Within the social science spectrum, there is an increasing interest for automatically analysing texts to derive computable data. This course’s content, in particular, investigates research drawn from internet-based data sources such as social media, online news, large digital archives, as well as public comments to news and products. This emerging field of studies is also called Computational Social Science, and is rapidly becoming an extremely sought-after specialization within data and social sciences (Lazer et al., 2009).
This workshop will provide insights into the basic concepts, challenges, and opportunities associated with data so large that traditional research methods (like manual coding) can no longer be applied. Instead, participants are introduced to strategies and techniques for analysing large quantities of text, and are then taught how to examine and incorporate concrete examples and templates than can then be shared and modified for self-research projects within this data science. Additionally, the class gives an introduction to the valuable programming language, Python, that can be used to apply those strategies within data analysis. Python is an extremely versatile program ranked as one of the top most useful programming languages today. Students can expect to have a clear understanding of Python’s basics, advancing their academic and professional opportunities and engagements.
The beginning of the course will include an overview about the program Python, how it differs from other programs such as SPSS or STATA, and an evaluation of the basic datatypes and structures Python uses. Common tools to work with Python (such as Jupyter notebooks) are introduced, and the most productive and convenient practices for using those tools are demonstrated to help students advance their skill sets and make their knowledge more marketable.

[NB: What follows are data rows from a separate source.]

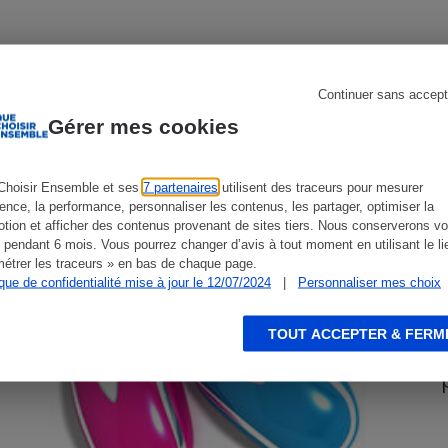
CONSEILS
G
s
Réfrigérateur
Continuer sans accept
Gérer mes cookies
Choisir Ensemble et ses
7 partenaires
utilisent des traceurs pour mesurer
ience, la performance, personnaliser les contenus, les partager, optimiser la
tion et afficher des contenus provenant de sites tiers. Nous conserverons vo
 pendant 6 mois. Vous pourrez changer d’avis à tout moment en utilisant le li
étrer les traceurs » en bas de chaque page.
ique de confidentialité mise à jour le 12/07/2024
|
Personnaliser mes choix
TOUT ACCEPTER & FERM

In the next segment, the basics of programming in Python will be demonstrated and discussed, followed by learning how to conduct a sentiment analysis. After this, an introduction into the techniques needed for automated content analysis (reading, cleaning, and processing natural language) is given, followed by examples of how to apply supervised and unsupervised machine learning (which can, for example, be used to identify specific topics within texts and their values).
In the last part of the class, web scraping and parsing for retrieving online content will be introduced and examined. At the end of the class, participants will be able to demonstrate these skills through a chosen project based on their own data or on content retrieved from the web.
The workshop is constructed to be very practical and applicable, with most of the teaching using a hands-on approach. Apart from lectures, time will be given to students to engage with the code and apply it to specific projects and fields of interest.